Storing data on a public blockchain is very different from storing data on a traditional database. One of the main differences is access to the data. Whereas when storing data on a database there is the assumption that that data is private and will remain private, storing data on a public blockchain should have the assumption that that data is public and will remain public. While on the first case private data may become public, something that happens every time there is a leak of information, on the second case public data will never become private again. When it gets public, it stays public. The genie is out of the bottle. Data privacy concerns might not seem that important when storing data on a private database. At least until the data is leaked… and the damage is done.
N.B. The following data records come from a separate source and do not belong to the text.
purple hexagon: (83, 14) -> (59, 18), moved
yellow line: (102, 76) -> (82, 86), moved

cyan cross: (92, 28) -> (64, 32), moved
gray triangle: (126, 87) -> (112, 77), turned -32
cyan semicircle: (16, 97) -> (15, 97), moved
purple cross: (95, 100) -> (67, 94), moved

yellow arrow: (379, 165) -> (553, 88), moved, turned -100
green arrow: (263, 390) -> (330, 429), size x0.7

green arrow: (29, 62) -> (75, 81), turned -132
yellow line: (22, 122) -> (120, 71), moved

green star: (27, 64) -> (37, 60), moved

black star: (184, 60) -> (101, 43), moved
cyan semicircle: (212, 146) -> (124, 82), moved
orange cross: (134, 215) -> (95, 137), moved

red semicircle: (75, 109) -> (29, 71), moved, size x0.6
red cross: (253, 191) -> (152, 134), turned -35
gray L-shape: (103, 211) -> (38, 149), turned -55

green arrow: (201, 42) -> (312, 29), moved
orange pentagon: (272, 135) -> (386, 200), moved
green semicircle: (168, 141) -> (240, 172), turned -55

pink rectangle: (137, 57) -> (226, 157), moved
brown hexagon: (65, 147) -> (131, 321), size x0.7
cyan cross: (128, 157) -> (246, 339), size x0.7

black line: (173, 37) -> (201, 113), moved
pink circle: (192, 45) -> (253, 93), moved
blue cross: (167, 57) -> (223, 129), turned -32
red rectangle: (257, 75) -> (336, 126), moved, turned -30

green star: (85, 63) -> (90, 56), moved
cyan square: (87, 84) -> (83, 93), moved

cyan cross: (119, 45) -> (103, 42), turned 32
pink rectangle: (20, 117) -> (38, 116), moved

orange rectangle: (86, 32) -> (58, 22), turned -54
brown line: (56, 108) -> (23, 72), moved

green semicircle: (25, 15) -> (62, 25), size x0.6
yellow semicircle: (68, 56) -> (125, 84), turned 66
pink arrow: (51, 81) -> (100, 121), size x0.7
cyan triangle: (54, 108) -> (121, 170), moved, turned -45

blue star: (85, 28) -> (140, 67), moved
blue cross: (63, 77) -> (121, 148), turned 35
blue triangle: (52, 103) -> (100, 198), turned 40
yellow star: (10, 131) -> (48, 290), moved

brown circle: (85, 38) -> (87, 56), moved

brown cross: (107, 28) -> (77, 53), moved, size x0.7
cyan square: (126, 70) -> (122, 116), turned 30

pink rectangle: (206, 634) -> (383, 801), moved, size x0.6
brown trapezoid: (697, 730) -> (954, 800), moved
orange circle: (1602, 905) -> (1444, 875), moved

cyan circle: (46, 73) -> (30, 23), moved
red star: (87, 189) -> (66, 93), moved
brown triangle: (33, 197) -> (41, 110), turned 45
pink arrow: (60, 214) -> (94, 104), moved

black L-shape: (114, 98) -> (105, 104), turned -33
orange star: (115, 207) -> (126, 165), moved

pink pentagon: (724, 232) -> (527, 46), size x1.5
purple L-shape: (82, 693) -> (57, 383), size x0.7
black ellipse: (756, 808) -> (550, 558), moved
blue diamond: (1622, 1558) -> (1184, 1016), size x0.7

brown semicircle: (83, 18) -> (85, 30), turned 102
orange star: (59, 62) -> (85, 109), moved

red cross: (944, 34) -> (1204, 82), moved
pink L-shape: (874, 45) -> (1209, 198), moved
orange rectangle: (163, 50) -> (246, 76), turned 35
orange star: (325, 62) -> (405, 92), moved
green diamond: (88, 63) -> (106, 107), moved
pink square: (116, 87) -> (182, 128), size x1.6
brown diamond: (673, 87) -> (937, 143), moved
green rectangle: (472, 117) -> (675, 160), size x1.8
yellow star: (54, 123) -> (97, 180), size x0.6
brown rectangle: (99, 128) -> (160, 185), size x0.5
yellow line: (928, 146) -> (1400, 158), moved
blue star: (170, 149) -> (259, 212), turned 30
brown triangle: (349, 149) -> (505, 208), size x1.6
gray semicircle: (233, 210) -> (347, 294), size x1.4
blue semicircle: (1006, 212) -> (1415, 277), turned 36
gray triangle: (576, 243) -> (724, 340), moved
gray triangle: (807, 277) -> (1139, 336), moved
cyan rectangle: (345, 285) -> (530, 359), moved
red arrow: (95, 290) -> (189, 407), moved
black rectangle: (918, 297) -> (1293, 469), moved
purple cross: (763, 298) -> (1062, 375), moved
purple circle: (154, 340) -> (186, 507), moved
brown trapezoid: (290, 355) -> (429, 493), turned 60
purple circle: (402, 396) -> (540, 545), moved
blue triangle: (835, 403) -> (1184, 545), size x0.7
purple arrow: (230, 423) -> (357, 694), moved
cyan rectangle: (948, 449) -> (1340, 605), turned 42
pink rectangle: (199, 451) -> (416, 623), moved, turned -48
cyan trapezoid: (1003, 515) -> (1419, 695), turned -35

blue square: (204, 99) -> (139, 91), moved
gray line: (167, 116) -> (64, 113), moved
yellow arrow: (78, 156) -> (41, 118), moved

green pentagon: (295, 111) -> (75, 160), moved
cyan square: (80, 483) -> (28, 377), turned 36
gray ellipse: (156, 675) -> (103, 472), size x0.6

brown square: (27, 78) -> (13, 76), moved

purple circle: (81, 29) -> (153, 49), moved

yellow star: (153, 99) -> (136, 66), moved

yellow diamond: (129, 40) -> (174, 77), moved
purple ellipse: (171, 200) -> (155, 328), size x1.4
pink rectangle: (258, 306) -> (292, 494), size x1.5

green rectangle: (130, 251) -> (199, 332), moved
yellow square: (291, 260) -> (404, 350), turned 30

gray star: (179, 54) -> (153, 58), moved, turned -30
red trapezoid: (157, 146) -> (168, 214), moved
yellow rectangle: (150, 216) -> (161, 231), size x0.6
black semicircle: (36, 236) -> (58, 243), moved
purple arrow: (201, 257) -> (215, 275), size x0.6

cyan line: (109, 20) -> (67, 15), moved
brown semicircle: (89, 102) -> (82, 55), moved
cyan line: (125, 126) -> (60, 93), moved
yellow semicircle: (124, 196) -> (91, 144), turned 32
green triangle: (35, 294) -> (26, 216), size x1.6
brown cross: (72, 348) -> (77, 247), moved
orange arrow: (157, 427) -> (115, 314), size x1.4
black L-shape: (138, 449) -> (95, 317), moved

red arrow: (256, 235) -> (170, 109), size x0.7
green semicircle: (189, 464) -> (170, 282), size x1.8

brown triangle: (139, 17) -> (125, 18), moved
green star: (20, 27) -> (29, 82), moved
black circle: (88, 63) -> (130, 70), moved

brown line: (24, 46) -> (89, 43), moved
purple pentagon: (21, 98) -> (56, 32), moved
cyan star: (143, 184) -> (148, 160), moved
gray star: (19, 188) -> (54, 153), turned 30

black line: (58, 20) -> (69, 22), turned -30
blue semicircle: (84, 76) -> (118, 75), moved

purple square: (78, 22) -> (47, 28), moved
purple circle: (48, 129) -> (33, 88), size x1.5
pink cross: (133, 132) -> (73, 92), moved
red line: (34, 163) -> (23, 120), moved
Surprisingly, few blockchains worry about privacy at all. All data stored there is public for everyone to read. Monero, in opposition, has privacy built in, so no one can figure out who owns what and to whom they transferred to. This is an invaluable feature of Monero that hasn’t received enough credit by the crypto community. But Monero focuses on financial transactions only. Smart contract based blockchains pose a worse kind of a privacy problem since any arbitrary data may be stored there. Nonetheless, they don’t provide any way to encrypt it. This lack of privacy should be a deal breaker for most businesses considering adopting smart contract technologies.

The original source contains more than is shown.